Di Hompimpa, pekerjaan yang berkaitan dengan desainer dan editor game dipegang Erwin, Hery, dan Heri Tri Prasetyo. Selain menciptakan board game, Herry juga menjadi konsultan untuk siapa saja yang ingin membuat board game.
Herry merasakan tidak semua ide yang muncul bisa menjadi board game yang bisa dimainkan. ”Kalau ada ide kadang-kadang bisa mandek, lalu malah terkunci di masalah bagaimana mekanik cara bermainnya. Kalau mau jalankan ide yang lain juga malah enggak bisa,” katanya.

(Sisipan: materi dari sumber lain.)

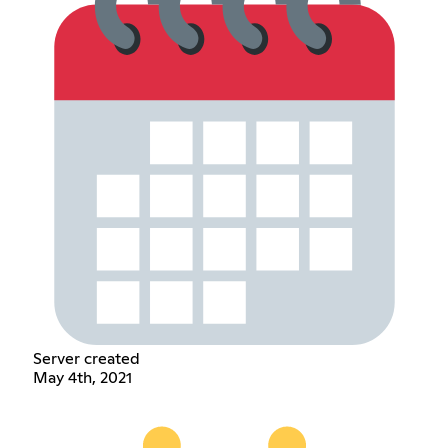
Server created
May 4th, 2021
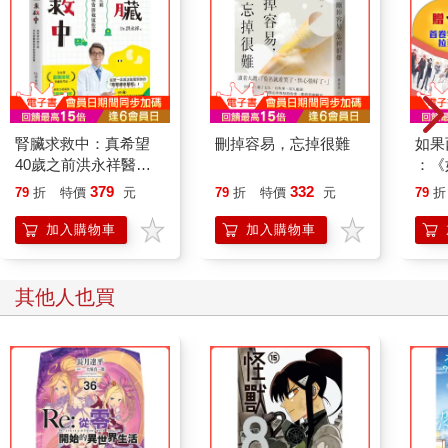
腎臟求救中：真希望
刪掉容易，忘掉很難
如果
40歲之前洪永祥醫師
：《
就告訴我這些事
喵》
379
332
79
折
特價
元
79
折
特價
元
79
折
【首
加入購物車
加入購物車
其他人也買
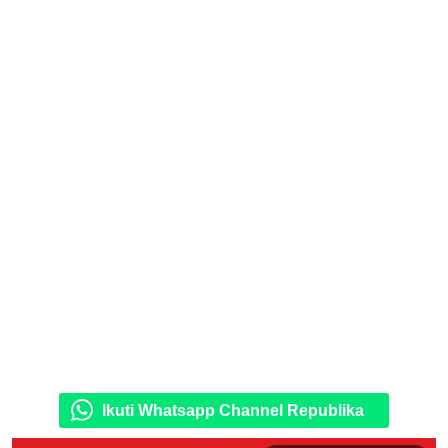
Ikuti Whatsapp Channel Republika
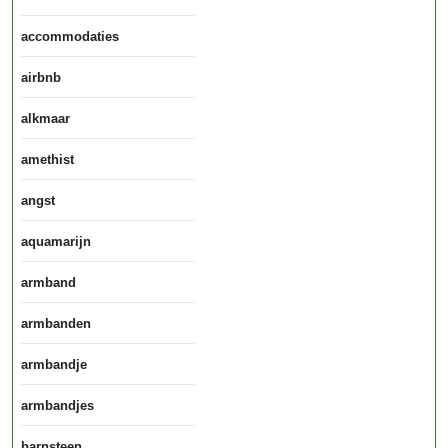
accommodaties
airbnb
alkmaar
amethist
angst
aquamarijn
armband
armbanden
armbandje
armbandjes
barnsteen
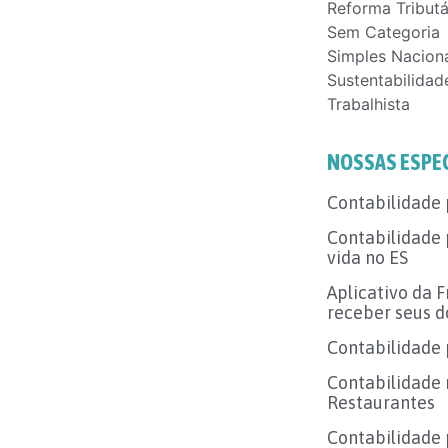
Reforma Tributá
Sem Categoria
Simples Nacion
Sustentabilidad
Trabalhista
NOSSAS ESPE
Contabilidade 
Contabilidade
vida no ES
Aplicativo da 
receber seus d
Contabilidade 
Contabilidade 
Restaurantes
Contabilidade p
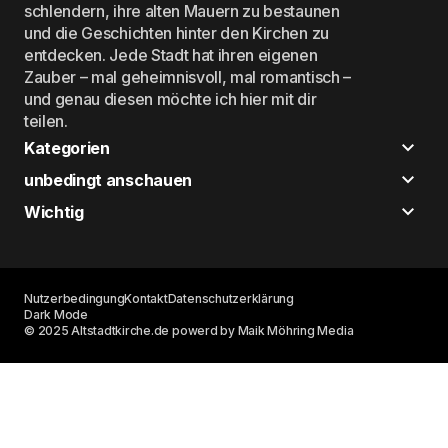
schlendern, ihre alten Mauern zu bestaunen
und die Geschichten hinter den Kirchen zu
entdecken. Jede Stadt hat ihren eigenen
Zauber – mal geheimnisvoll, mal romantisch –
und genau diesen möchte ich hier mit dir
teilen.
Kategorien
unbedingt anschauen
Wichtig
Nutzerbedingung
Kontakt
Datenschutzerklärung
Dark Mode
© 2025 Altstadtkirche.de powerd by Maik Möhring Media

Meski begitu, Hery tak mau putus asa. Dia akan terus mencari cara supaya bisa menyelesaikan board game yang dibuatnya. Selain mencari inspirasi dari internet, Herry tetap mengerjakan hobi main gim lainnya. “Siapa tahu main gim digital terus malah punya ide,” ujarnya.
Hery Prasetya
Lahir : Surakarta, 8 Januari 1990
Pendidikan :
SMAN 4 Surakarta (2004-2007)
S-1 Psikologi Universitas Muhammadiyah Surakarta (2007-2013)
S-2 Psikologi Universitas Muhammadiyah Surakarta (2014-2018)
Pengalaman :
Desainer gim di Hompimpa Books and Games (2018-sekarang)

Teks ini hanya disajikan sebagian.